On reclaiming boredom

I am starting a challenging experiment: seeking ways to reclaim my brain and creativity from the attention economy. I’m not overly tied to my phone. I’m not on facebook and the only reason I have a twitter account is viewing things other people send me, yet I still see the effects. Youtube is a rabbit hole I have trouble escaping and I compulsively check email even when there’s zero urgency to do so. My morning and bedtime habits are where I really get stuck.

The biggest impact I see is that I have trouble reading for long periods without falling asleep and my fiction writing has utterly dried up over the last year. I also have trouble getting up and going to sleep when I intend to because I surf in bed. Sure, the pandemic has had an impact on things and I’m accounting for that. Even so, I can do better for myself.

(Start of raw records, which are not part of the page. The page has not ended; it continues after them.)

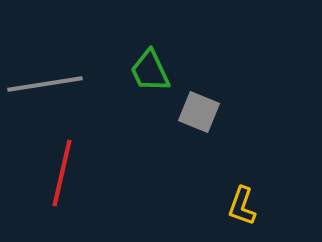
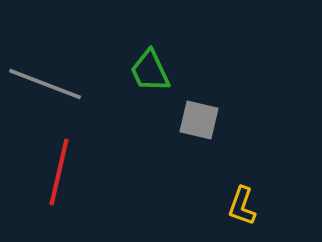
gray line: rotated 30 degrees clockwise
gray square: moved 8 px down; rotated 9 degrees counterclockwise
red line: moved 3 px left, 1 px up
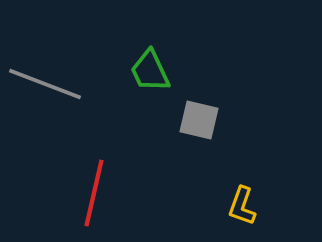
red line: moved 35 px right, 21 px down
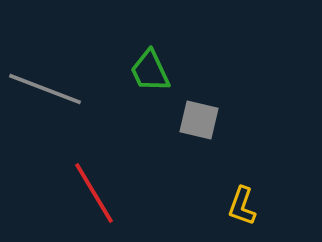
gray line: moved 5 px down
red line: rotated 44 degrees counterclockwise
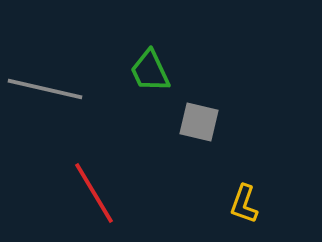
gray line: rotated 8 degrees counterclockwise
gray square: moved 2 px down
yellow L-shape: moved 2 px right, 2 px up
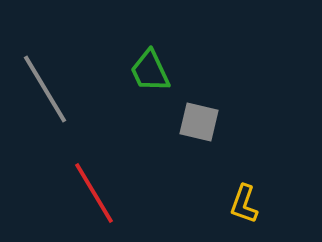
gray line: rotated 46 degrees clockwise
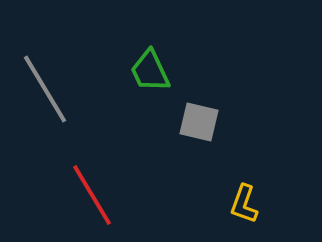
red line: moved 2 px left, 2 px down
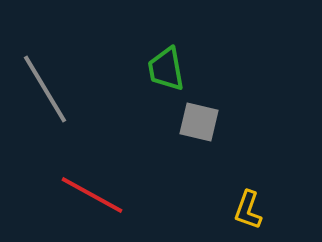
green trapezoid: moved 16 px right, 2 px up; rotated 15 degrees clockwise
red line: rotated 30 degrees counterclockwise
yellow L-shape: moved 4 px right, 6 px down
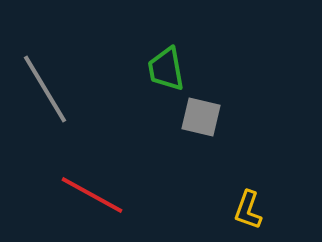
gray square: moved 2 px right, 5 px up
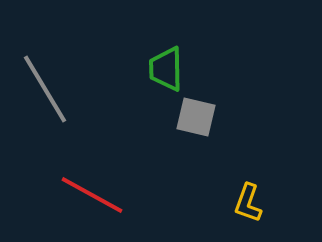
green trapezoid: rotated 9 degrees clockwise
gray square: moved 5 px left
yellow L-shape: moved 7 px up
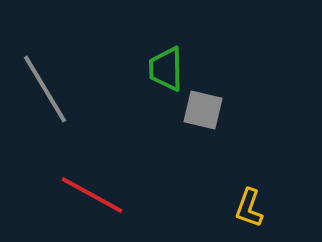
gray square: moved 7 px right, 7 px up
yellow L-shape: moved 1 px right, 5 px down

So, I’m working out how to reshape my wake up and bedtime. I’m starting with something simple: using my old phone by my bed instead of my current phone. My old one is an iphone 6 and still works well. I was using it up until last summer. I’m recharging it as we speak and it will be stripped down to have my alarm, meditation apps, music, and a few puzzle games (because insomnia is a thing and they help). Basically a device I don’t mind having by my bed.

My phone will also get a few things stripped off it and I’ll have it at hand less often. There’s honestly only a handful of apps I use regularly and even a few of those are bad for my attention.

My hope is that I can replace that literally wasted time with more intentional time on my laptop, more reading, more journaling, and a better quality of rest. I’ll keep you all updated if you’re interested in how it’s going.